▸ **EXERCISE OBJECTIVE**
How many lines in the material below include the string "Dessutom"? Only the number should be given.
BEGIN AVAILABLE RECORDS
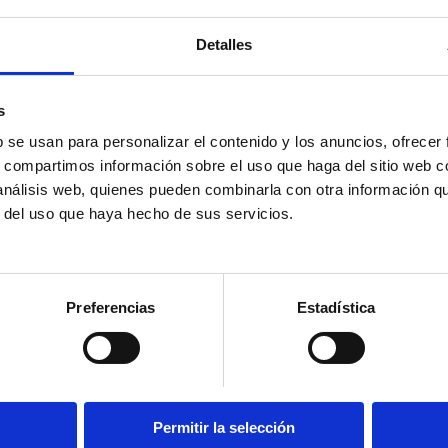
Detalles
s
b se usan para personalizar el contenido y los anuncios, ofrecer
s, compartimos información sobre el uso que haga del sitio web 
 análisis web, quienes pueden combinarla con otra información q
r del uso que haya hecho de sus servicios.
Preferencias
Estadística
Servici
da on-line hasta el 7 de agost
Permitir la selección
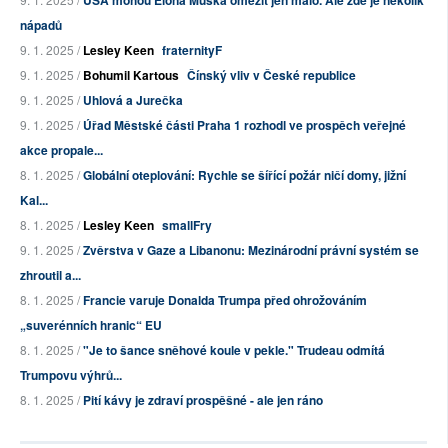
USA mohou Elona Muska omezit jen málo. Ale zde je několik
nápadů
9. 1. 2025 /
Lesley Keen
fraternityF
9. 1. 2025 /
Bohumil Kartous
Čínský vliv v České republice
9. 1. 2025 /
Uhlová a Jurečka
9. 1. 2025 /
Úřad Městské části Praha 1 rozhodl ve prospěch veřejné
akce propale...
8. 1. 2025 /
Globální oteplování: Rychle se šířící požár ničí domy, jižní
Kal...
8. 1. 2025 /
Lesley Keen
smallFry
9. 1. 2025 /
Zvěrstva v Gaze a Libanonu: Mezinárodní právní systém se
zhroutil a...
8. 1. 2025 /
Francie varuje Donalda Trumpa před ohrožováním
„suverénních hranic“ EU
8. 1. 2025 /
"Je to šance sněhové koule v pekle." Trudeau odmítá
Trumpovu výhrů...
8. 1. 2025 /
Pití kávy je zdraví prospěšné - ale jen ráno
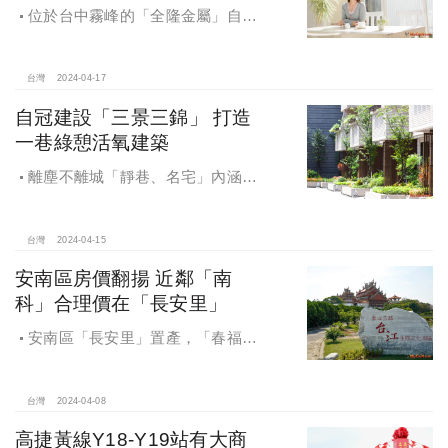
位於台中霧峰的「全隆金屬」自行
研發生產100％MIT的「福爾摩紗網」
防霾紗窗，由大好國際有限公司為全
台總代理。
台灣
2024-04-17
自冠建設「三景三錦」 打造
一巷綠憩活氧建築
離塵不離城「靜巷、名宅」內涵富
蘊買家的臻品，自冠建設「三景三
錦」打造一巷綠憩活氧建築
台灣
2024-04-15
安南區房價翻揚 近鄰「南
科」合理價在「長安里」
安南區「長安里」置產，「春福安
安」2-3字頭，交通便、近南科，後市
可期
台灣
2024-04-08
高捷黃線Y18-Y19站有大商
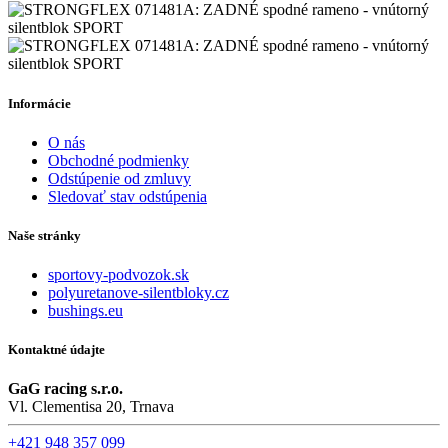
Informácie
O nás
Obchodné podmienky
Odstúpenie od zmluvy
Sledovať stav odstúpenia
Naše stránky
sportovy-podvozok.sk
polyuretanove-silentbloky.cz
bushings.eu
Kontaktné údajte
GaG racing s.r.o.
Vl. Clementisa 20, Trnava
+421 948 357 099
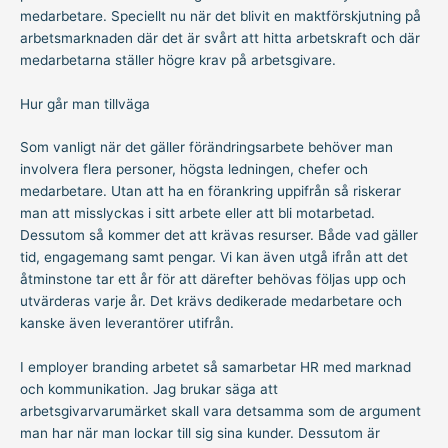
medarbetare. Speciellt nu när det blivit en maktförskjutning på
arbetsmarknaden där det är svårt att hitta arbetskraft och där
medarbetarna ställer högre krav på arbetsgivare.
Hur går man tillväga
Som vanligt när det gäller förändringsarbete behöver man
involvera flera personer, högsta ledningen, chefer och
medarbetare. Utan att ha en förankring uppifrån så riskerar
man att misslyckas i sitt arbete eller att bli motarbetad.
Dessutom så kommer det att krävas resurser. Både vad gäller
tid, engagemang samt pengar. Vi kan även utgå ifrån att det
åtminstone tar ett år för att därefter behövas följas upp och
utvärderas varje år. Det krävs dedikerade medarbetare och
kanske även leverantörer utifrån.
I employer branding arbetet så samarbetar HR med marknad
och kommunikation. Jag brukar säga att
arbetsgivarvarumärket skall vara detsamma som de argument
man har när man lockar till sig sina kunder. Dessutom är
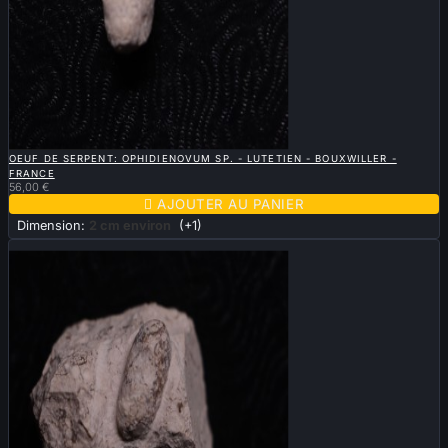

APERÇU RAPIDE
OEUF DE SERPENT: OPHIDIENOVUM SP. - LUTETIEN - BOUXWILLER -
FRANCE
56,00 €

AJOUTER AU PANIER
Dimension:
2 cm environ
(+1)
Nouveau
END AVAILABLE RECORDS
▸ **RESULT**
2